By Michilea Patterson, The Mercury
POTTSTOWN >> People can now borrow a bike for free seven days a week in the borough and later into the evening.
Bike Pottstown, the local bike share program, recently extended their borrowing locations from two to three. Manatawny Green mini-golf course which is across the street from Memorial Park now houses the community bikes along with Tri-County Bicycles located downtown and the Schuylkill River Heritage Area office located next to Riverfront Park.
Assistant Borough Manager Justin Keller said Manatawny Green will complement the other bike share locations in Pottstown because now there’s an option to borrow bikes on the western end of the borough. Keller is the former Pottstown area regional recreation coordinator and was part of the decision to add a bike share location.
“It’s not just expanding the location but expanding the access in form of the dates and times that it would be available,” Keller said.
Manatawny Green is the first Bike Pottstown location in the borough that’s opened on Sundays and one with extended hours into the night. The borough-owned min-golf destination is open Tuesday through Sunday from 11 a.m. to 9 p.m. Keller said Manatawny Green already had staff on site that could checkout the bikes which showed the possibility of future expansions.
“Anyone that has staff on hand can adopt a Bike Pottstown location,” he said.
The Schuylkill River Heritage Area manages the Bike Pottstown program and provides the maintenance of the bicycles. Laura Catalano, communications director for the nonprofit, said the bikes are free to borrow and a credit card isn’t necessary. Anyone 16 and older can use a bike but must provide a driver’s license or valid state ID. The borrower will get their ID back when the bicycle is returned which must be done before that particular bike share location closes for the day. For more information about the actual bikes and the bike share program, visit bikeschuylkill.org/how-it-works.
Catalano said people often use the bikes to ride on the Schuylkill River Trail and use them for transportation throughout Pottstown.
“People ride them to Walmart and I think that location (Manatawny Green), you can easily pick it up and ride it that way,” she said adding that the bikes have baskets which can be used to carry groceries.
“It does definitely serve as a form of public transportation in addition to serving as recreation,” Catalano said.
Catalano said Manatawny Green was a great location for the bike share program because it’s in an area that’s becoming a “recreation center” in Pottstown. She said there are many tourist attractions in that area such as the park, Colebrookedale Railroad and the carousel.
Keller said a bike shelter was specifically designed to help promote the program in the prime location. He said the shelter not only protects the bikes from the weather and possible vandalism but was also created to complement the other structures in the area.
“That’s why it was designed with a nice sign and open windows. It’s nice and inviting. You can actually see the bikes inside the facility as you’re driving by,” Keller said.

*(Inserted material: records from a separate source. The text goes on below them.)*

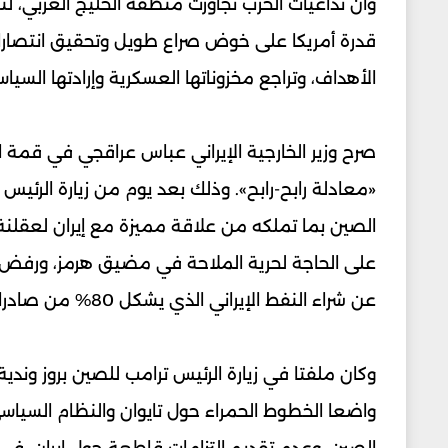
وأن تداعيات الحرب تجاوزت منطقة الخليج العربي، لت
قدرة أمريكا على خوض صراع طويل وتحقيق انتصارات
الأهداف، وتراجع مخزوناتها العسكرية وإرادتها السياس
صرح وزير الخارجية الإيراني عباس عراقجي في قمة 
«معادلة رابح-رابح». وذلك بعد يوم من زيارة الرئ
الصين بما تملكه من علاقة مميزة مع إيران لعقلنة
على الحاجة لحرية الملاحة في مضيق هرمز، ورف
عن شراء النفط الإيراني الذي يشكل 80% من صادرات إيران النفطية.
وكان ملفتا في زيارة الرئيس ترامب للصين بروز وند
واضعا الخطوط الحمراء حول تايوان والنظام السيا
الصين، وعدم تقديم التزامات قاطعة حول إيران، في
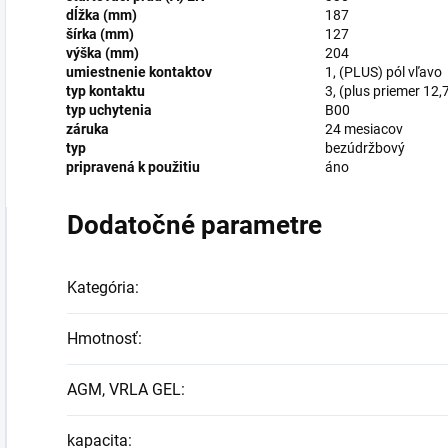
dĺžka (mm)
187
šírka (mm)
127
výška (mm)
204
umiestnenie kontaktov
1, (PLUS) pól vľavo
typ kontaktu
3, (plus priemer 12,
typ uchytenia
B00
záruka
24 mesiacov
typ
bezúdržbový
pripravená k použitiu
áno
Dodatočné parametre
Kategória
:
Hmotnosť
:
AGM, VRLA GEL
:
kapacita
:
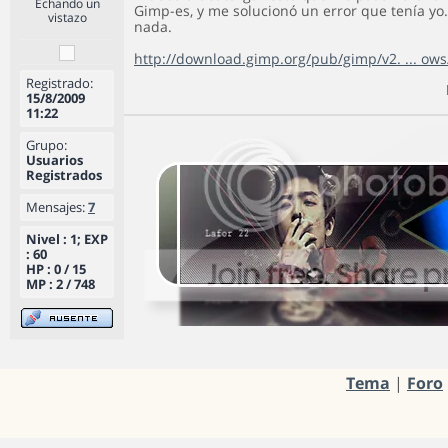
Echando un
Gimp-es, y me solucionó un error que tenía yo
vistazo
nada.
http://download.gimp.org/pub/gimp/v2. ... ows
Registrado:
15/8/2009
11:22
Grupo:
Usuarios
Registrados
Mensajes:
7
Nivel : 1; EXP
: 60
HP : 0 / 15
MP : 2 / 748
Tema
|
Foro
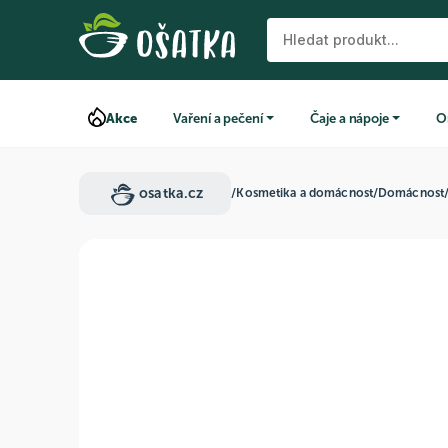
Akce
Vaření a pečení
Čaje a nápoje
O
osatka.cz
/
Kosmetika a domácnost
/
Domácnost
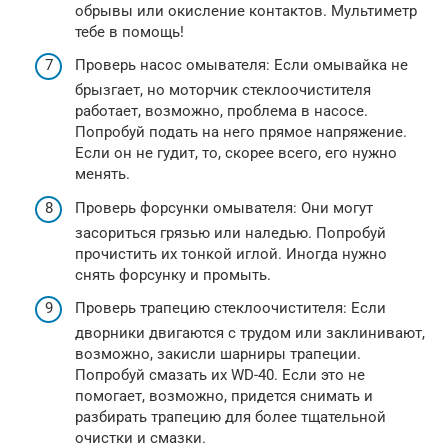
обрывы или окисление контактов. Мультиметр
тебе в помощь!
Проверь насос омывателя: Если омывайка не
брызгает, но моторчик стеклоочистителя
работает, возможно, проблема в насосе.
Попробуй подать на него прямое напряжение.
Если он не гудит, то, скорее всего, его нужно
менять.
Проверь форсунки омывателя: Они могут
засориться грязью или наледью. Попробуй
прочистить их тонкой иглой. Иногда нужно
снять форсунку и промыть.
Проверь трапецию стеклоочистителя: Если
дворники двигаются с трудом или заклинивают,
возможно, закисли шарниры трапеции.
Попробуй смазать их WD-40. Если это не
помогает, возможно, придется снимать и
разбирать трапецию для более тщательной
очистки и смазки.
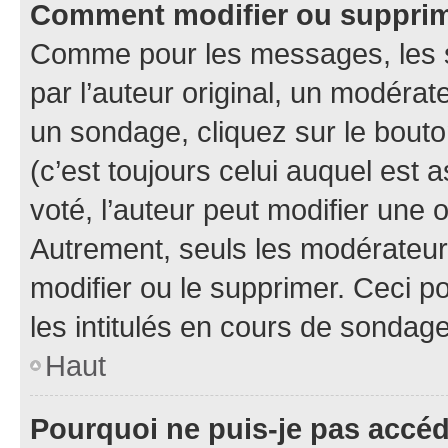
Comment modifier ou suppri
Comme pour les messages, les 
par l’auteur original, un modérat
un sondage, cliquez sur le bout
(c’est toujours celui auquel est 
voté, l’auteur peut modifier une
Autrement, seuls les modérateurs
modifier ou le supprimer. Ceci 
les intitulés en cours de sondage
Haut
Pourquoi ne puis-je pas accé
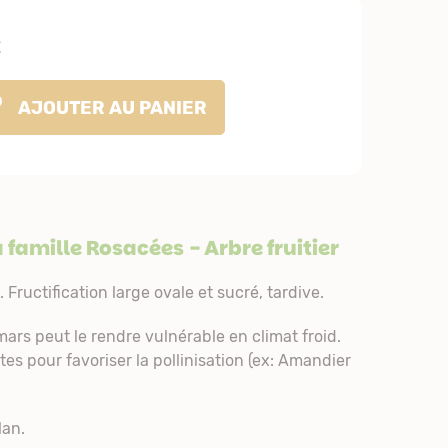
€
AJOUTER
AU PANIER
a famille
Rosacées
- Arbre fruitier
 Fructification large ovale et sucré, tardive.
ars peut le rendre vulnérable en climat froid.
tes pour favoriser la pollinisation (ex: Amandier
lan.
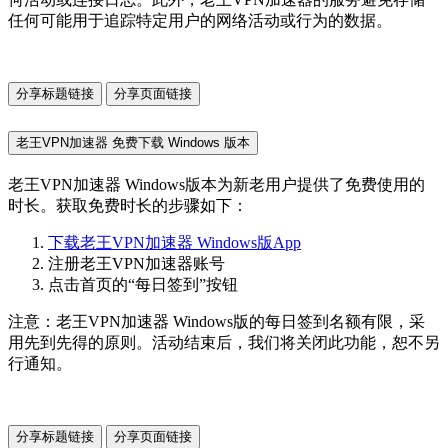
任何可能用于追踪特定用户的网络活动或行为的数据。
分享标题链接
分享页面链接
老王VPN加速器 免费下载 Windows 版本
老王VPN加速器 Windows版本为新老用户提供了免费使用的
时长。获取免费时长的步骤如下：
下载老王VPN加速器 Windows版App
注册老王VPN加速器账号
点击首页的“每日签到”按钮
注意：老王VPN加速器 Windows版的每日签到名额有限，采
用先到先得的原则。活动结束后，我们将关闭此功能，恕不另
行通知。
分享标题链接
分享页面链接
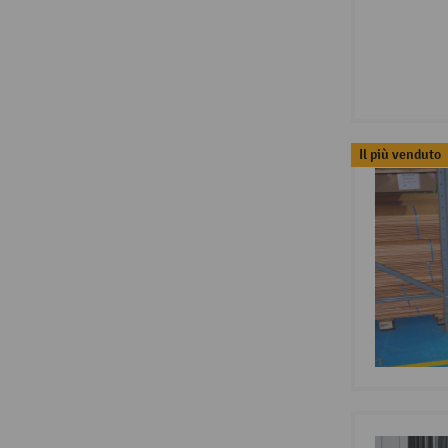
Il più venduto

He said the expansion of the bike share program happened at a great time considering the progress of Bike and Walk Pottstown. The project is a collaborative effort between the borough and Pottstown School District to repair sidewalks and put in bike lanes so students have safer routes to schools.
“With Walk and Bike Pottstown coming online, we wanted to provide more opportunities for people to get out and use the bike lanes once they’re constructed so we thought it would be good to put this facility in advance of that,” Keller said.
The project, the extension of the Schuylkill River Trail and safety concerns is why Pottstown is moving toward a borough-wide 25 miles per hour speed limit for the most part. In addition, some streets have been changed to one-ways and bike lanes have been extended or added. The entire project is expected to be completed by the spring of 2018.
“The idea is that the bike lanes will touch each kind of neighborhood in the borough so that from your local neighborhood street you’ll be able to connect into the system. Once you’re in the system, you can pretty much navigate anywhere in the borough safely and commute via bicycle,” Keller said.
He said after the project is completed, there will be some type of education offered for students and the community so both motorists and bicyclists know how to correctly use the system. He said the goal is to get people to use the bike lanes once finished but also make sure people feel comfortable and safe doing so.
“I don’t know of any municipality of our size that has a borough-wide bike lane system,” Keller said adding that usually it’s only something you see in larger cities like Philadelphia. “We’re really going to be on the cutting edge here and hopefully we’ll be a template, a model that other communities will look at when trying to implement these projects.”